Use Working Brief and Memory Packs for durable context

Memory in Claw is designed for continuity. It separates active working state from durable long-term context so you can keep sessions focused without losing important decisions.

Add memory packs from chat context

Two memory layers

  • Working Brief: live structured state for current work
  • Memory Bank: durable memory packs with revision history

Use Working Brief for in-progress context. Save stable facts and decisions into Memory Bank. This separation keeps active chats focused while still preserving institutional knowledge over time.

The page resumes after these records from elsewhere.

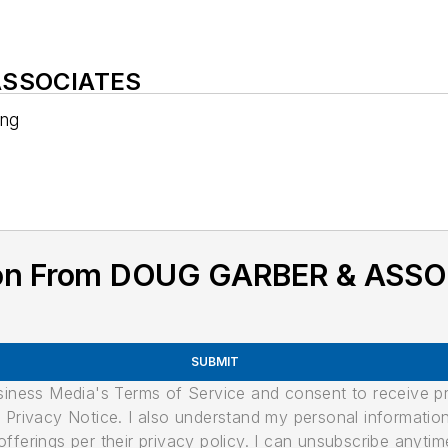
 ASSOCIATES
ing
ion From DOUG GARBER & ASS
SUBMIT
usiness Media's Terms of Service and consent to receive 
its Privacy Notice. I also understand my personal informatio
ferings per their privacy policy. I can unsubscribe anytim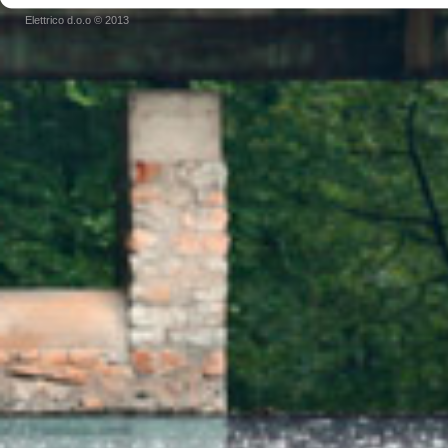
Elettrico d.o.o © 2013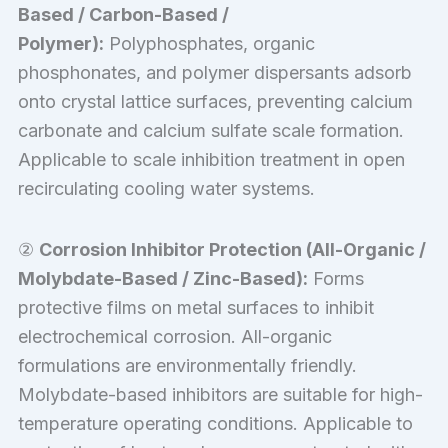
Based / Carbon-Based /
Polymer):
Polyphosphates, organic
phosphonates, and polymer dispersants adsorb
onto crystal lattice surfaces, preventing calcium
carbonate and calcium sulfate scale formation.
Applicable to scale inhibition treatment in open
recirculating cooling water systems.
②
Corrosion Inhibitor Protection (All-Organic /
Molybdate-Based / Zinc-Based):
Forms
protective films on metal surfaces to inhibit
electrochemical corrosion. All-organic
formulations are environmentally friendly.
Molybdate-based inhibitors are suitable for high-
temperature operating conditions. Applicable to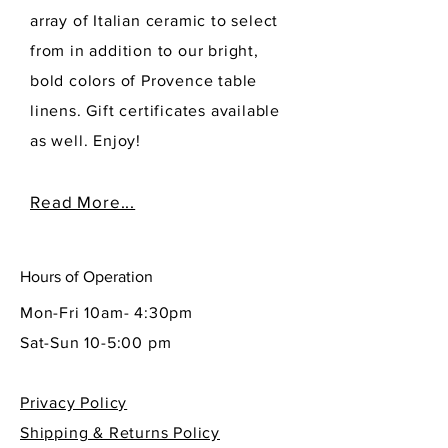
array of Italian ceramic to select
from in addition to our bright,
bold colors of Provence table
linens. Gift certificates available
as well. Enjoy!
Read More...
Hours of Operation
Mon-Fri 10am- 4:30pm
Sat-Sun 10-5:00 pm
Privacy Policy
Shipping & Returns Policy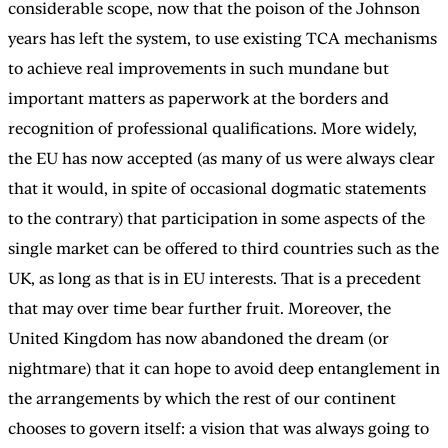
considerable scope, now that the poison of the Johnson
years has left the system, to use existing TCA mechanisms
to achieve real improvements in such mundane but
important matters as paperwork at the borders and
recognition of professional qualifications. More widely,
the EU has now accepted (as many of us were always clear
that it would, in spite of occasional dogmatic statements
to the contrary) that participation in some aspects of the
single market can be offered to third countries such as the
UK, as long as that is in EU interests. That is a precedent
that may over time bear further fruit. Moreover, the
United Kingdom has now abandoned the dream (or
nightmare) that it can hope to avoid deep entanglement in
the arrangements by which the rest of our continent
chooses to govern itself: a vision that was always going to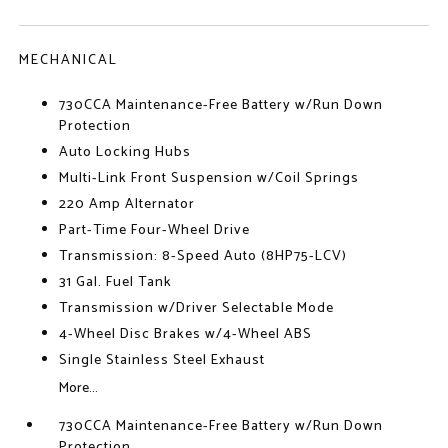
MECHANICAL
730CCA Maintenance-Free Battery w/Run Down
Protection
Auto Locking Hubs
Multi-Link Front Suspension w/Coil Springs
220 Amp Alternator
Part-Time Four-Wheel Drive
Transmission: 8-Speed Auto (8HP75-LCV)
31 Gal. Fuel Tank
Transmission w/Driver Selectable Mode
4-Wheel Disc Brakes w/4-Wheel ABS
Single Stainless Steel Exhaust
More...
730CCA Maintenance-Free Battery w/Run Down
Protection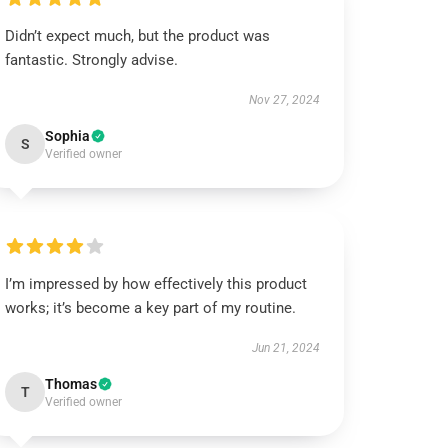
Didn’t expect much, but the product was
fantastic. Strongly advise.
Nov 27, 2024
Sophia
S
Verified owner
I’m impressed by how effectively this product
works; it’s become a key part of my routine.
Jun 21, 2024
Thomas
T
Verified owner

What belongs in durable memory

Good candidates include:

  • Project constraints and conventions
  • Confirmed architecture decisions
  • Stable API assumptions
  • Team workflow preferences

Avoid dumping full transcripts when a concise summary captures the real value. Quality of durable memory matters more than quantity. Curated memory improves retrieval and reduces noise in future runs.

Memory Pack operations

You can:

  • Create packs
  • Rename and retag
  • Search across packs
  • Clone, archive, restore, and delete
  • Import and export packs
  • Browse revisions

Use revisions as an audit trail when key decisions change, especially for shared team workflows.

Attachments and scope

Packs can be attached to multiple owners:

  • Conversations
  • Agents
  • Playbooks
  • Scheduled jobs

Archived packs must be restored before they can be attached. Plan ownership deliberately so important packs are attached where they are needed, not duplicated across unrelated contexts.

Working Brief reconciliation

Claw continuously reconciles chat state into Working Brief. Use that as staging, then promote important context into Memory Bank.

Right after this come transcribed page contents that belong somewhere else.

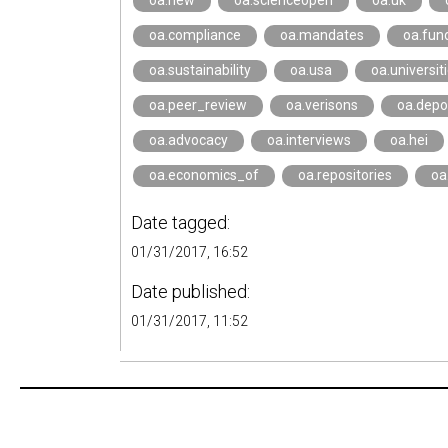
oa.new
oa.scienceopen
oa.uk
oa.compliance
oa.mandates
oa.fun
oa.sustainability
oa.usa
oa.universit
oa.peer_review
oa.verisons
oa.depo
oa.advocacy
oa.interviews
oa.hei
oa.economics_of
oa.repositories
oa
Date tagged:
01/31/2017, 16:52
Date published:
01/31/2017, 11:52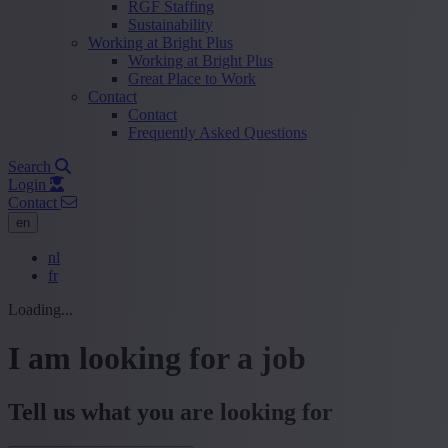
RGF Staffing
Sustainability
Working at Bright Plus
Working at Bright Plus
Great Place to Work
Contact
Contact
Frequently Asked Questions
Search
Login
Contact
en
nl
fr
Loading...
I am looking for a job
Tell us what you are looking for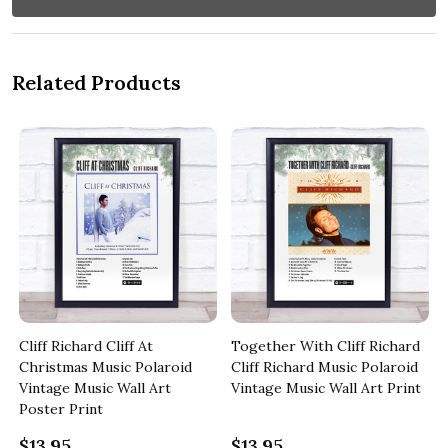
Related Products
Cliff Richard Cliff At
Together With Cliff Richard
c
Christmas Music Polaroid
Cliff Richard Music Polaroid
Vintage Music Wall Art
Vintage Music Wall Art Print
Poster Print
$13.95
$13.95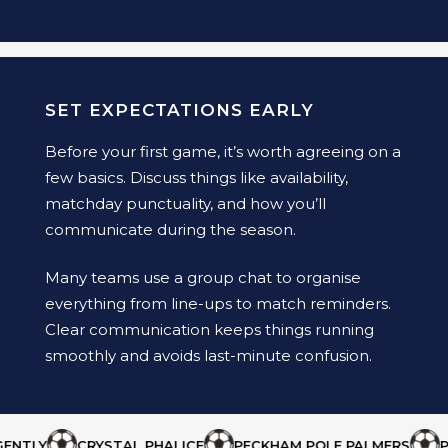
SET EXPECTATIONS EARLY
Before your first game, it’s worth agreeing on a
few basics. Discuss things like availability,
matchday punctuality, and how you’ll
communicate during the season.
Many teams use a group chat to organise
everything from line-ups to match reminders.
Clear communication keeps things running
smoothly and avoids last-minute confusion.
TLY
CRYSTAL PHALICE
PECKHAM POLE PALMERS
PHA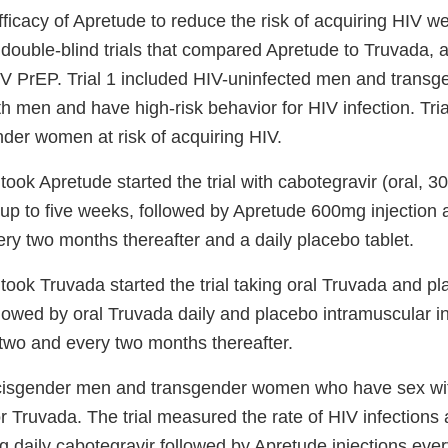
ficacy of Apretude to reduce the risk of acquiring HIV w
double-blind trials that compared Apretude to Truvada, a
IV PrEP. Trial 1 included HIV-uninfected men and tran
 men and have high-risk behavior for HIV infection. Tria
nder women at risk of acquiring HIV.
took Apretude started the trial with cabotegravir (oral, 3
r up to five weeks, followed by Apretude 600mg injection
ry two months thereafter and a daily placebo tablet.
took Truvada started the trial taking oral Truvada and pl
llowed by oral Truvada daily and placebo intramuscular in
wo and every two months thereafter.
6 cisgender men and transgender women who have sex w
r Truvada. The trial measured the rate of HIV infections 
ng daily cabotegravir followed by Apretude injections ev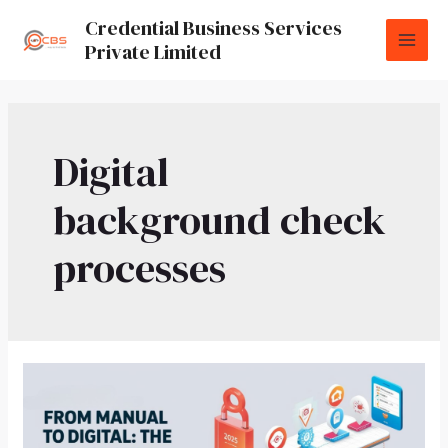
Credential Business Services
Private Limited
Digital
background check
processes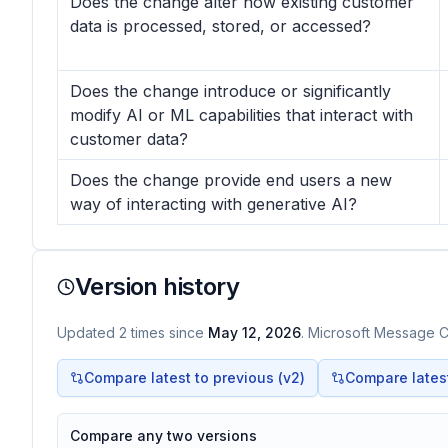
Does the change alter how existing customer
data is processed, stored, or accessed?
Does the change introduce or significantly
modify AI or ML capabilities that interact with
customer data?
Does the change provide end users a new
way of interacting with generative AI?
Version history
Updated
2
times
since
May 12, 2026
. Microsoft Message Ce
Compare latest to previous (v
2
)
Compare latest 
Compare any two versions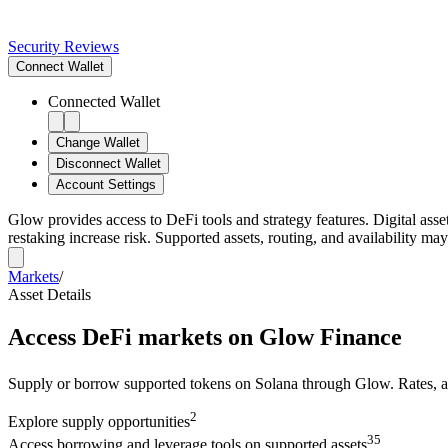
Security Reviews
Connect
Wallet
Connected Wallet
Change Wallet
Disconnect Wallet
Account Settings
Glow provides access to DeFi tools and strategy features. Digital asse
restaking increase risk. Supported assets, routing, and availability may
Markets
/
Asset Details
Access DeFi markets on Glow Finance
Supply or borrow supported tokens on Solana through Glow. Rates, avai
2
Explore
supply opportunities
3
5
Access
borrowing and leverage tools on supported assets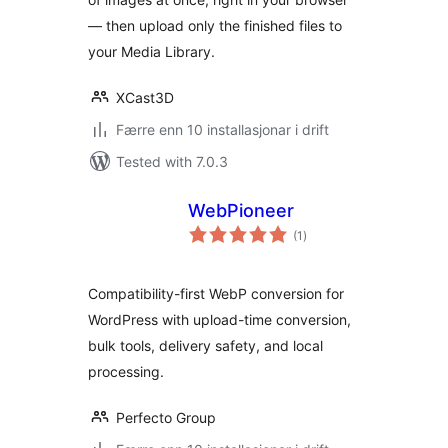
— then upload only the finished files to
your Media Library.
XCast3D
Færre enn 10 installasjonar i drift
Tested with 7.0.3
WebPioneer
vurderingar
(1
)
i
alt
Compatibility-first WebP conversion for
WordPress with upload-time conversion,
bulk tools, delivery safety, and local
processing.
Perfecto Group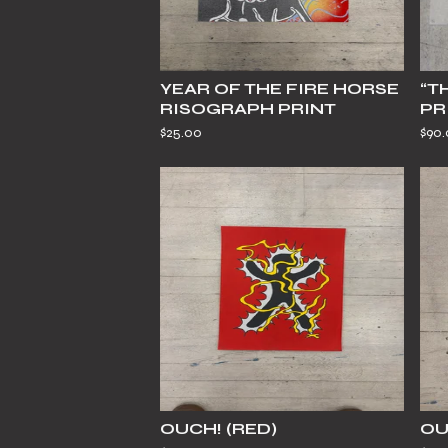
YEAR OF THE FIRE HORSE
“T
RISOGRAPH PRINT
PR
$
25.00
$
90
OUCH! (RED)
OU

Folder memory and learn-from-chats

Claw supports folder memory workflows through the sidebar folder Memory Inbox.

Key behavior:

  • Folders can enable optional learn-from-chats mode
  • Chats in that folder can generate reusable memory suggestions
  • You can accept, edit, dismiss, or forget memory items by type (Notes, Rules, Choices, To-dos, Links)
  • Accepted folder memory is automatically available to new chats in the same folder

This workflow works best when operators review suggestions regularly instead of letting memory queues accumulate.

Folder-first workflow improvements also support faster organization of chat state, including auto-organization options for unfiled chats and easier new chat/agent chat creation from folder menus. This helps keep memory context aligned with where work actually happens.

Pulse and memory review

Pulse can surface folder memory candidates and learning patterns when there is something useful to review. Treat those cards as prompts for intentional review, not as automatic durable memory.

Use this loop:

  1. Let Pulse point out memory candidates or repeated patterns
  2. Review the underlying folder memory item or source conversation
  3. Accept, edit, dismiss, or forget deliberately

This keeps Memory Bank curated while still making useful learning opportunities visible.

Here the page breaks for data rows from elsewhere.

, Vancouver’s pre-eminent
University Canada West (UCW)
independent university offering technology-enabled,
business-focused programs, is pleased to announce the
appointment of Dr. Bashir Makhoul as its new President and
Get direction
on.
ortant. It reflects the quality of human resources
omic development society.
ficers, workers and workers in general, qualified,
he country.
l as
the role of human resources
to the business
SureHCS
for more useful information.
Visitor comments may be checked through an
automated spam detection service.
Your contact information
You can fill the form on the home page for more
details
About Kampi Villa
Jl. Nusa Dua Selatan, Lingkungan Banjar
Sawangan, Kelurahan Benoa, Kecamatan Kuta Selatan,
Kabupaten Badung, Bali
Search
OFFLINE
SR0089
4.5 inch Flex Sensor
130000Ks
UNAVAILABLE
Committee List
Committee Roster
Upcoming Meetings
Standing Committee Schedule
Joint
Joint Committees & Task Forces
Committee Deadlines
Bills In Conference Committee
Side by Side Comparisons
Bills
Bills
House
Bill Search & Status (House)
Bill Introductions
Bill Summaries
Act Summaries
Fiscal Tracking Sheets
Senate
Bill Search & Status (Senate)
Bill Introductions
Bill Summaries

Model assignments for memory workflows

In Settings > Model Assignments, you can set a dedicated Memory assignment instead of always using active chat model settings.

This is useful when you want:

  • Lower cost memory operations
  • More consistent summarization behavior
  • Separate tuning for memory vs execution

Separate memory routing is especially useful when your primary chat model is expensive or optimized for coding rather than summarization.

Maintenance routine

  • Keep titles specific and searchable
  • Use focused tags
  • Periodically prune stale packs
  • Review revisions before major workflow changes

A lightweight weekly maintenance pass is usually enough to keep memory useful and trustworthy.